Fairfield Horseshoe is a classic circular hillwalking ridge walk route starting from Rydal or Ambleside in the English Lake District that takes in all the fells that surround the valley of the Rydal Beck.

==The round==

The walk is extremely popular and follows well defined paths throughout with no real difficulties; however, care should be taken on the summit of Fairfield in poor visibility as the plateau of that mountain is very flat and can be quite confusing, with the danger of steep drops to the north and west.
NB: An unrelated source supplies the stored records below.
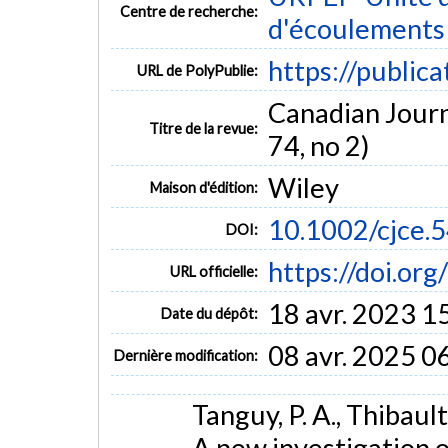
Centre de recherche:
d'écoulements 
https://public
URL de PolyPublie:
Canadian Journ
Titre de la revue:
74, no 2)
Wiley
Maison d'édition:
10.1002/cjce
DOI:
https://doi.or
URL officielle:
18 avr. 2023 1
Date du dépôt:
08 avr. 2025 0
Dernière modification:
Tanguy, P. A., Thibault
A new investigation 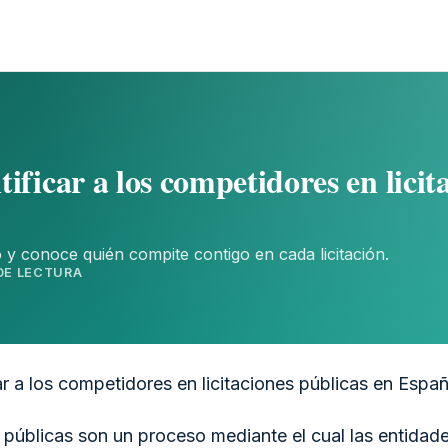
ificar a los competidores en licit
 y conoce quién compite contigo en cada licitación.
 DE LECTURA
r a los competidores en licitaciones públicas en Espa
s públicas son un proceso mediante el cual las entidad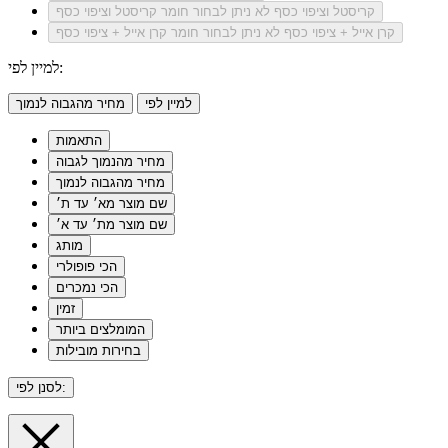
קריסטל וציפוי כסף
לא ניתן לבחור חומר קריסטל וציפוי כסף
קרן אייל + ציפוי כסף
לא ניתן לבחור חומר קרן אייל + ציפוי כסף
למיין לפי:
למיין לפי
מחיר מהגבוה לנמוך
התאמות
מחיר מהנמוך לגבוה
מחיר מהגבוה לנמוך
שם מוצר מא׳ עד ת׳
שם מוצר מת׳ עד א׳
מותג
הכי פופולרי
הכי נמכרים
זמין
המומלצים ביותר
בחירות מובילות
לסנן לפי: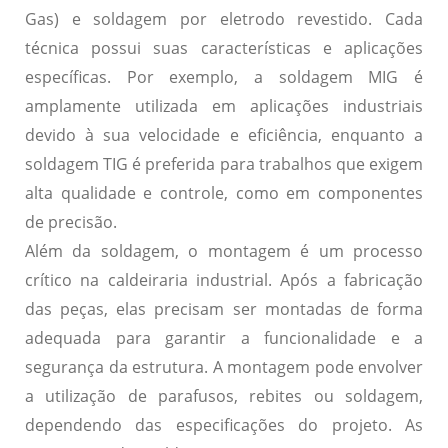
Gas) e soldagem por eletrodo revestido. Cada
técnica possui suas características e aplicações
específicas. Por exemplo, a soldagem MIG é
amplamente utilizada em aplicações industriais
devido à sua velocidade e eficiência, enquanto a
soldagem TIG é preferida para trabalhos que exigem
alta qualidade e controle, como em componentes
de precisão.
Além da soldagem, o
montagem
é um processo
crítico na caldeiraria industrial. Após a fabricação
das peças, elas precisam ser montadas de forma
adequada para garantir a funcionalidade e a
segurança da estrutura. A montagem pode envolver
a utilização de parafusos, rebites ou soldagem,
dependendo das especificações do projeto. As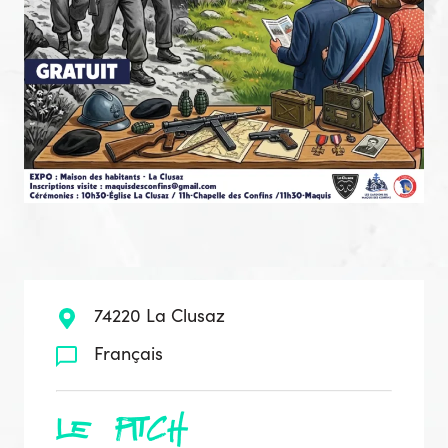
74220 La Clusaz
Français
le pitch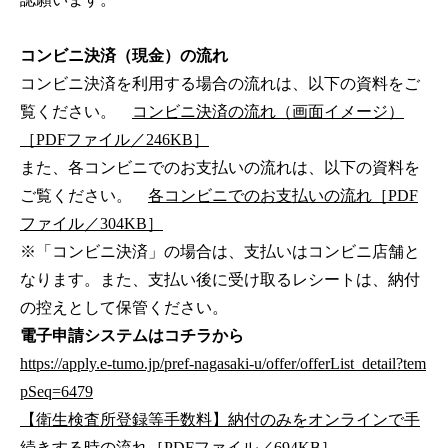
コンビニ決済（現金）の流れ
コンビニ決済を利用する場合の流れは、以下の資料をご
覧ください。
コンビニ決済の流れ（画面イメージ）
［PDFファイル／246KB］
また、各コンビニでのお支払いの流れは、以下の資料を
ご覧ください。
各コンビニでのお支払いの流れ［PDF
ファイル／304KB］
※「コンビニ決済」の場合は、支払いはコンビニ店舗と
なります。また、支払い後に受け取るレシートは、納付
の控えとして保管ください。
電子申請システムはコチラから
https://apply.e-tumo.jp/pref-nagasaki-u/offer/offerList_detail?tem
pSeq=6479
【衛生検査所登録等手数料】納付のみをオンラインで手
続きする時の流れ［PDFファイル／694KB］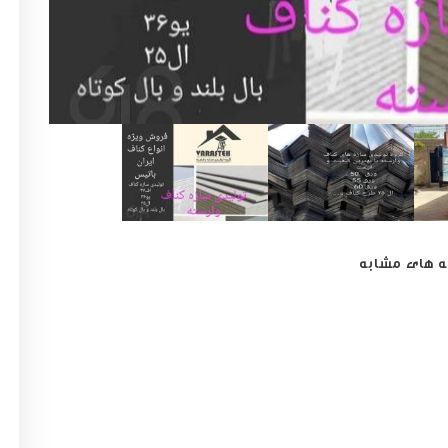
 های مشابه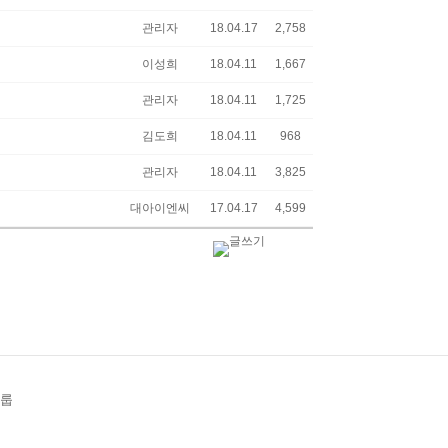
관리자
18.04.17
2,758
이성희
18.04.11
1,667
관리자
18.04.11
1,725
김도희
18.04.11
968
관리자
18.04.11
3,825
대아이엔씨
17.04.17
4,599
그룹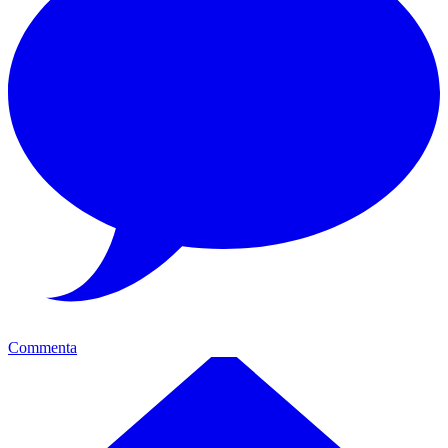
Commenta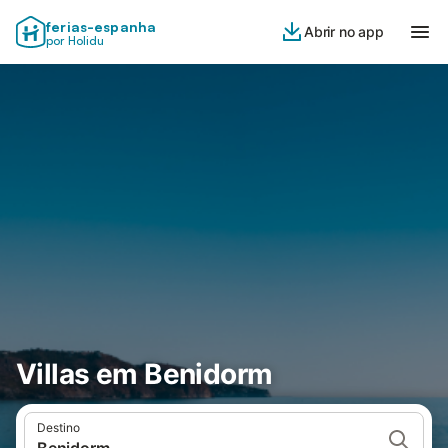
ferias-espanha
Abrir no app
por Holidu
Villas em Benidorm
Destino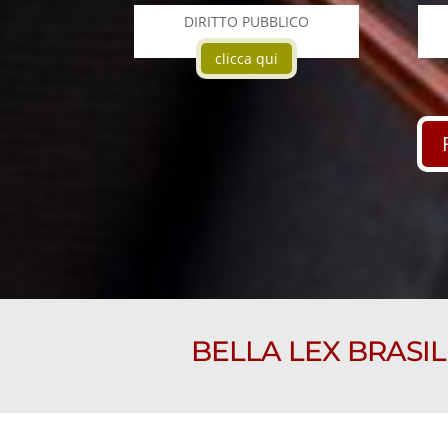
DIRITTO PUBBLICO
clicca qui
BELLA LEX BRASIL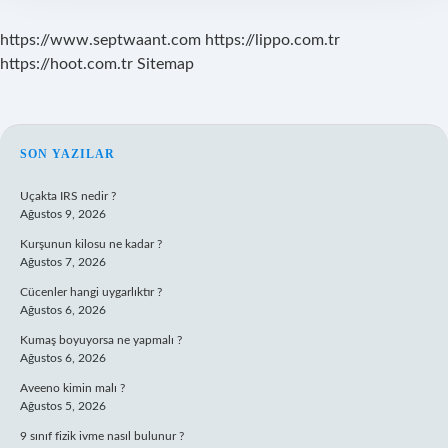
https://www.septwaant.com
https://lippo.com.tr
https://hoot.com.tr
Sitemap
SIDEBAR
SON YAZILAR
Uçakta IRS nedir ?
Ağustos 9, 2026
Kurşunun kilosu ne kadar ?
Ağustos 7, 2026
Cücenler hangi uygarlıktır ?
Ağustos 6, 2026
Kumaş boyuyorsa ne yapmalı ?
Ağustos 6, 2026
Aveeno kimin malı ?
Ağustos 5, 2026
9 sınıf fizik ivme nasıl bulunur ?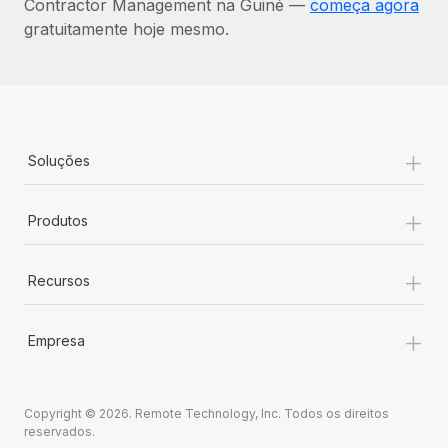
Contractor Management na Guiné —
começa agora
gratuitamente hoje mesmo.
+
Soluções
+
Produtos
+
Recursos
+
Empresa
Copyright © 2026. Remote Technology, Inc. Todos os direitos
reservados.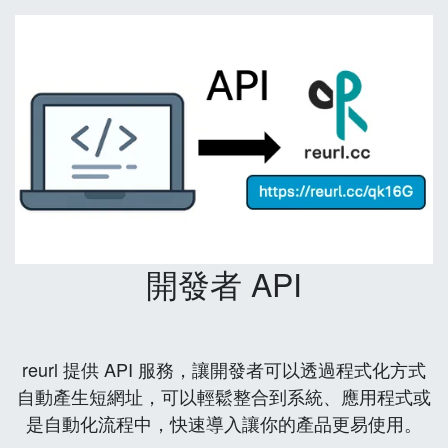
開發者 API
reurl 提供 API 服務，讓開發者可以透過程式化方式
自動產生短網址，可以輕鬆整合到系統、應用程式或
是自動化流程中，快速導入讓你的產品更易使用。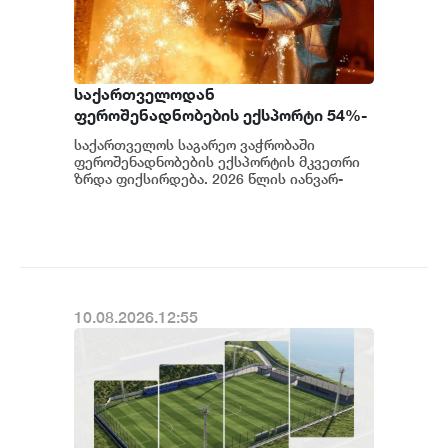
საქართველოდან
ფეროშენადნობების ექსპორტი 54%-
ით არის გაზრდილი
საქართველოს საგარეო ვაჭრობაში
ფეროშენადნობების ექსპორტის მკვეთრი
ზრდა ფიქსირდება. 2026 წლის იანვარ-
ივნისში ქვეყნიდან 147 581.3 ათასი
დოლარის ღირებულებ...
10.08.2026.12:55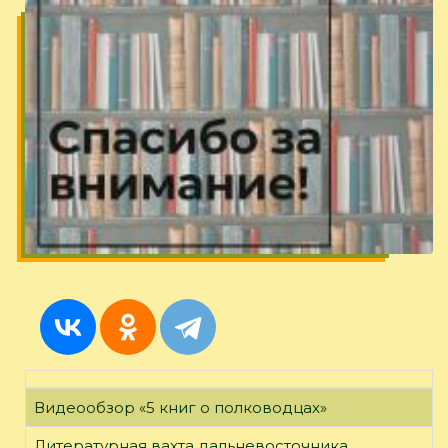
Видеообзор «5 книг о полководцах»
Литературная вахта дальневосточника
The eastern side of the horseshoe from Low Sweden Bridge near Ambleside to the slopes of Hart Crag follows a high dry stone wall, covering some six kilometres, making navigation simple even in poor weather conditions.

One of Wainwright’s favourite ridge walks, the round was described by him as “a great horseshoe of grassy slopes below a consistently high skyline, simple in design and impressive in altitude”. Contrary to his normal practice, Wainwright recommended doing the walk anti-clockwise, beginning with Low Pike.

The horseshoe walk is a 16 kilometre journey with 1100 metres of ascent and includes the peaks of:

- Low Pike (508 metres)
- High Pike (656 metres)
- Dove Crag (792 metres)
- Hart Crag (822 metres)
- Fairfield (873 metres)
- Great Rigg (766 metres)
- Heron Pike (612 metres)
- Nab Scar (440 metres)

==Fell race==
There is a Fairfield Horseshoe Fell Race, which takes place annually in May, first organised by the Lake District Mountain Trial Association in 1966. This fell race is over 14 kilometres long with over 900 metres of ascent. The men's course record was set by Jacob Adkin in 2021 with a time of 1:14:45. The women's record is 1:27:15, set by Victoria Wilkinson in 2013.